> WHAT YOU SHOULD DO: Once "Мех. обработка, восстановление и изготовление" turns up in a line below, reproduce that line and those after it exactly, stopping after the line with "で4月の出現は2年連続です。"; leave pictures out.

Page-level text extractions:

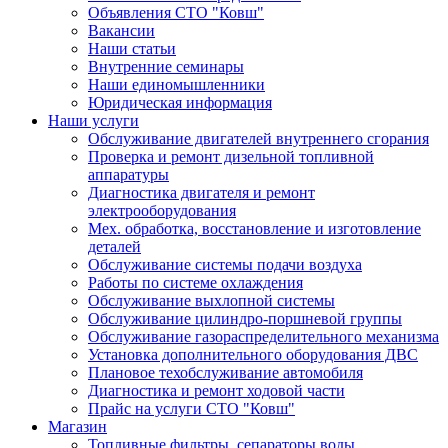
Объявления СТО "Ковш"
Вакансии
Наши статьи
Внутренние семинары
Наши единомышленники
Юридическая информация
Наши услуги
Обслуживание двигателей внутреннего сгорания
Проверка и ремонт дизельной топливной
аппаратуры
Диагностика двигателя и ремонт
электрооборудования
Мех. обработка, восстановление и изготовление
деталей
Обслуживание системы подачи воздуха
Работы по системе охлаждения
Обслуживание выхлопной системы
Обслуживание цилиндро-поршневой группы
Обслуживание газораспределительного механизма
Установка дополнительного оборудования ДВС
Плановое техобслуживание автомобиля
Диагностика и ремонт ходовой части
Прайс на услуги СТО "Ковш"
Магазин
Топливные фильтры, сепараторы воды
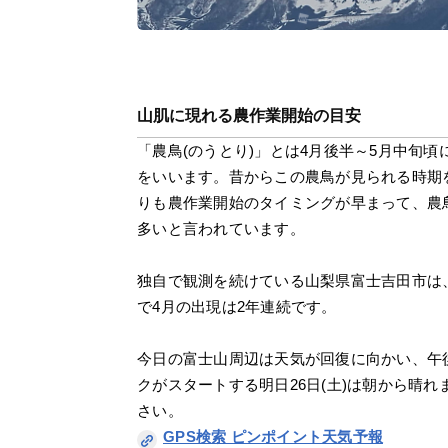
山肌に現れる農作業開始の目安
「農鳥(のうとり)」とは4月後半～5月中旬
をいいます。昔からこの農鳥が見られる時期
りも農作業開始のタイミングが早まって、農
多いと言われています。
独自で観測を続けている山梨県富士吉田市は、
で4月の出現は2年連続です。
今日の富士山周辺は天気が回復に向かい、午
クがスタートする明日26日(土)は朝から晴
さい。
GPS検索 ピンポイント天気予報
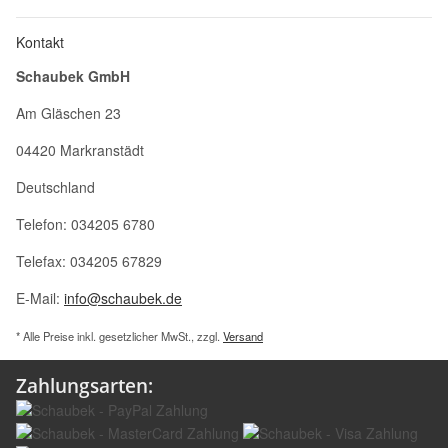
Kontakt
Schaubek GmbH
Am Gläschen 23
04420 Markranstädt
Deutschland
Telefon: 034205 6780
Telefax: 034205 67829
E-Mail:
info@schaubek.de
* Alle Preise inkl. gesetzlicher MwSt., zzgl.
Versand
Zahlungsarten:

> EXERCISE RESPONSE:
Мех. обработка, восстановление и изготовление
деталей
Обслуживание системы подачи воздуха
Работы по системе охлаждения
Обслуживание выхлопной системы
Обслуживание цилиндро-поршневой группы
Обслуживание газораспределительного механизма
Установка дополнительного оборудования ДВС
Плановое техобслуживание автомобиля
Диагностика и ремонт ходовой части
Прайс на услуги СТО "Ковш"
Магазин
Топливные фильтры, сепараторы воды
山肌に現れる農作業開始の目安
「農鳥(のうとり)」とは4月後半～5月中旬
をいいます。昔からこの農鳥が見られる時期
りも農作業開始のタイミングが早まって、農
多いと言われています。
独自で観測を続けている山梨県富士吉田市は、
で4月の出現は2年連続です。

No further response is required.